Ce classement a au moins le mérite de montrer, qu’à Metz, la question de l’écologie n’a peut-être pas toute la place qui lui revient dans la campagne pour les élections municipales. Besançon, Bordeaux, Montpellier, Nîmes, Rouen, Perpignan, voire Lyon… dans ces villes les sondages montrent que les candidats EELV sont en situation de l’emporter ou de devenir la première force d’opposition. Il aurait été « naturel » que dans la ville berceau de l’écologie urbaine ce sujet y soit central. Il s’agit au fond de l’avenir de notre planète et donc celle de l’humanité. Et cette question c’est l’affaire de tous, à commencer par les villes et les différentes structures qui les administrent. On aurait pu s’attendre à de grands projets ambitieux qui tirent vers le haut plutôt que des « mesurettes » qui font dans l’éco blanchiment de programmes. On aurait aimé entendre que notre métropole y revendique la place de ville pilote en Europe. Aurions-nous l’écologie honteuse ou n’avons-nous pas suffisamment pris en conscience de l’importance des enjeux ?

 

Qu’il s’agisse des transports, du traitement des déchets, de l’isolation des bâtiments, des économies d’énergie, des émissions de CO2, on ne peut pas dire que rien n’est fait, mais tout n’est pas fait. Le Mettis, qui est incontestablement une réussite, pourquoi utilise-t-il des moteurs thermiques alors que la traction électrique ou par hydrogène existe et fonctionnent dans plusieurs villes en Europe ? Pourquoi n’avons-nous pas des bâtiments à énergie positive comme c’est le cas à Strasbourg notamment ? Ces exemples illustrent assez bien notre façon d’aborder les sujets… on s’arrête en chemin. Les ambitions personnelles ne laisseraient-elles pas suffisamment de place à celles conduites par le collectif ? L’écologie ne s’accorde pas bien avec la stratégie des petits pas. La radicalité y est nécessaire, elle peut et doit s’avérer payante.

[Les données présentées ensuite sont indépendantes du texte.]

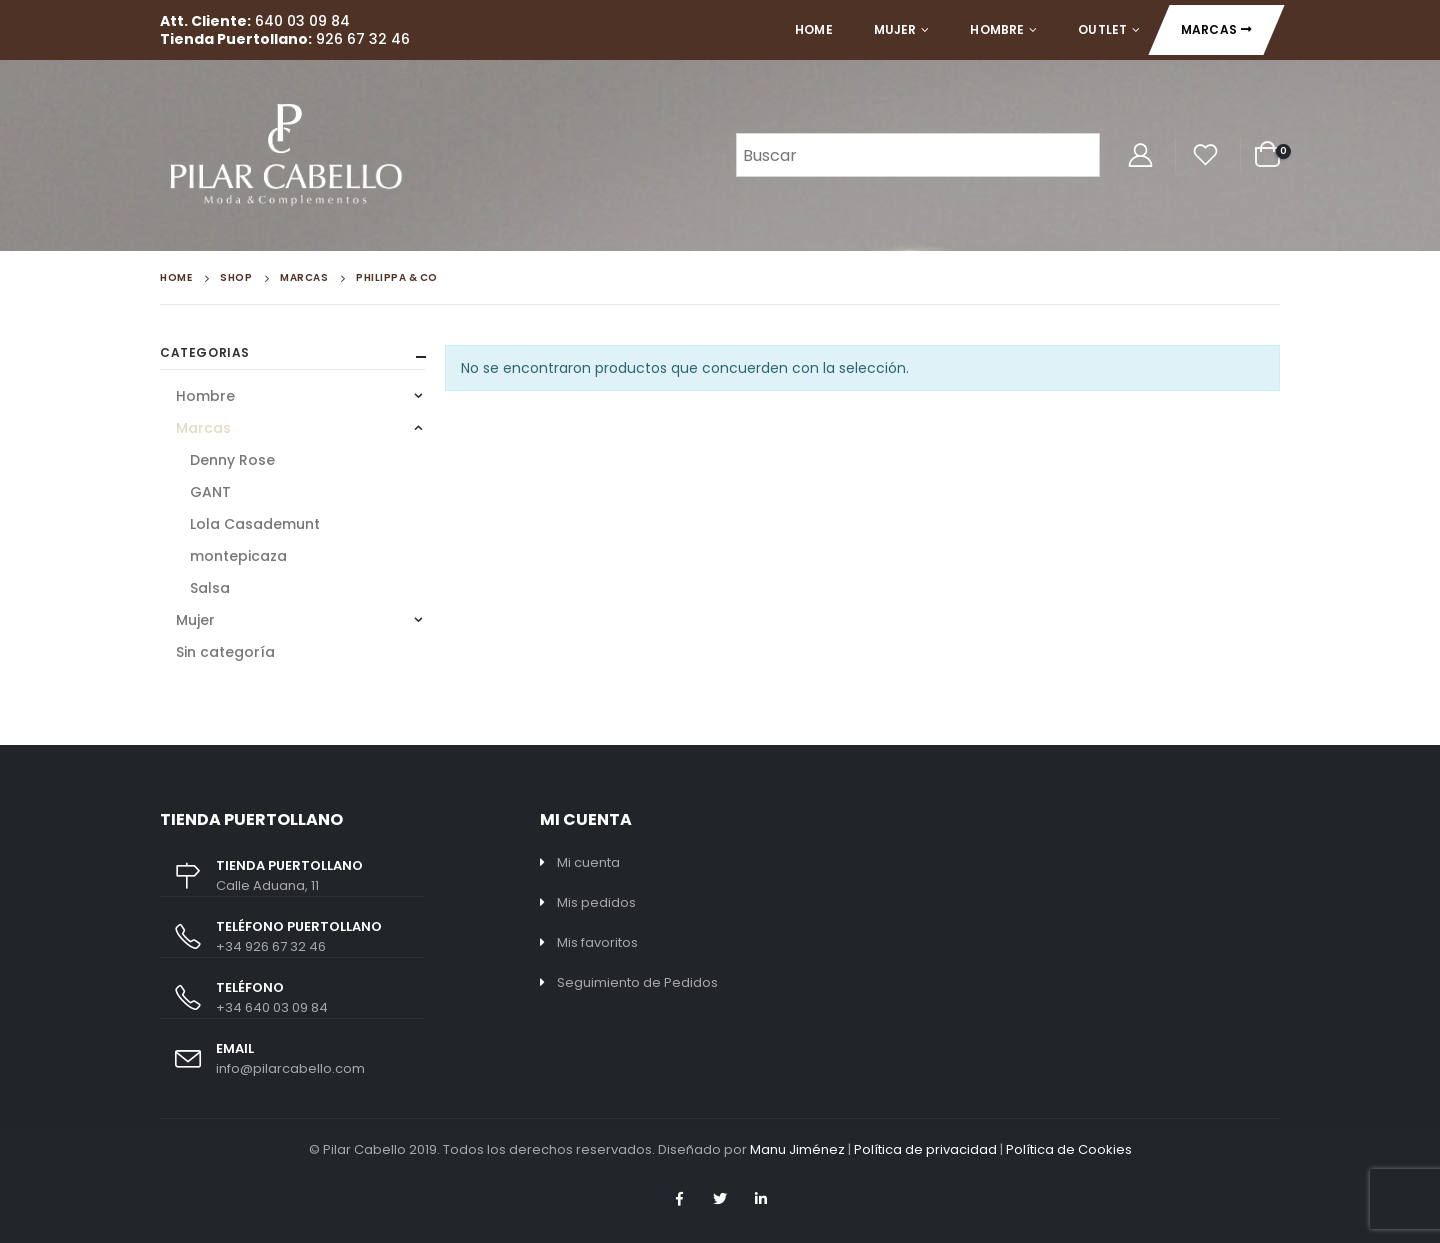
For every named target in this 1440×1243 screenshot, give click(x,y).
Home (813, 29)
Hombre (997, 29)
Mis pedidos (596, 902)
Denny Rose (232, 460)
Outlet (1102, 29)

L’urgence de la situation n’autorise malheureusement plus d’autres façon d’agir.

 

Metz, ville laboratoire de l’écologie urbaine, ça aurait de la « gueule ». Et cette ambition peut être génératrice d’emplois et d’attractivité pour une ville qui se cherche encore une identité et cela à un moment où les plus jeunes générations cherchent d’avantage à privilégier la qualité de leur vie à la réussite professionnelle ou sociale. Il est encore temps.